### What is expected
Please repeat each line below exactly, with no images in the copy.

### Page images and extracted text

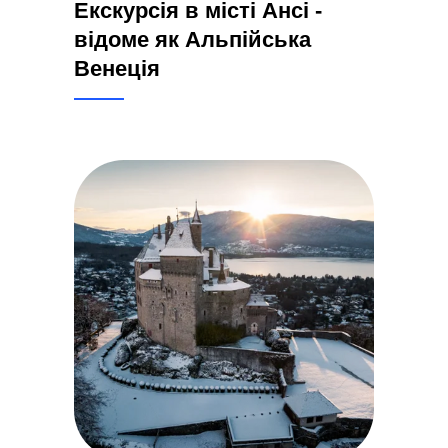
Екскурсія в місті Ансі -
відоме як Альпійська
Венеція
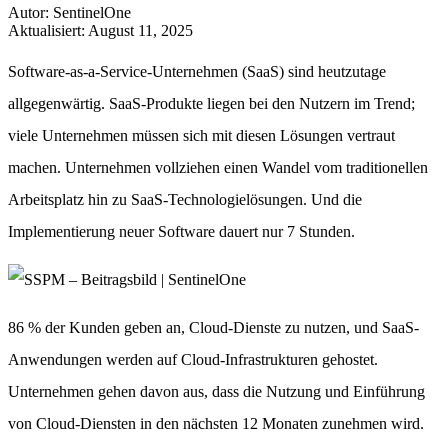
Autor
:
SentinelOne
Aktualisiert
:
August 11, 2025
Software-as-a-Service-Unternehmen (SaaS) sind heutzutage
allgegenwärtig. SaaS-Produkte liegen bei den Nutzern im Trend;
viele Unternehmen müssen sich mit diesen Lösungen vertraut
machen. Unternehmen vollziehen einen Wandel vom traditionellen
Arbeitsplatz hin zu SaaS-Technologielösungen. Und die
Implementierung neuer Software dauert nur 7 Stunden.
86 % der Kunden geben an, Cloud-Dienste zu nutzen, und SaaS-
Anwendungen werden auf Cloud-Infrastrukturen gehostet.
Unternehmen gehen davon aus, dass die Nutzung und Einführung
von Cloud-Diensten in den nächsten 12 Monaten zunehmen wird.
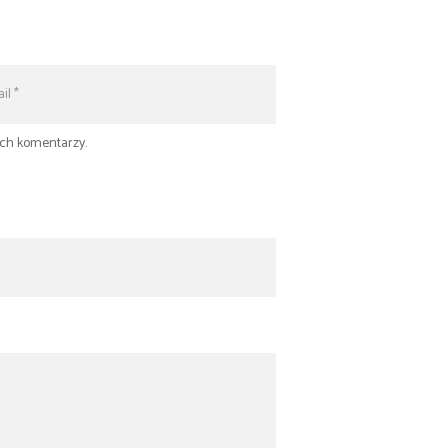
ych komentarzy.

### Task response
Екскурсія в місті Ансі -
відоме як Альпійська
Венеція
Autor
:
SentinelOne
Aktualisiert
:
August 11, 2025
Software-as-a-Service-Unternehmen (SaaS) sind heutzutage
allgegenwärtig. SaaS-Produkte liegen bei den Nutzern im Trend;
viele Unternehmen müssen sich mit diesen Lösungen vertraut
machen. Unternehmen vollziehen einen Wandel vom traditionellen
Arbeitsplatz hin zu SaaS-Technologielösungen. Und die
Implementierung neuer Software dauert nur 7 Stunden.
86 % der Kunden geben an, Cloud-Dienste zu nutzen, und SaaS-
Anwendungen werden auf Cloud-Infrastrukturen gehostet.
Unternehmen gehen davon aus, dass die Nutzung und Einführung
von Cloud-Diensten in den nächsten 12 Monaten zunehmen wird.
ych komentarzy.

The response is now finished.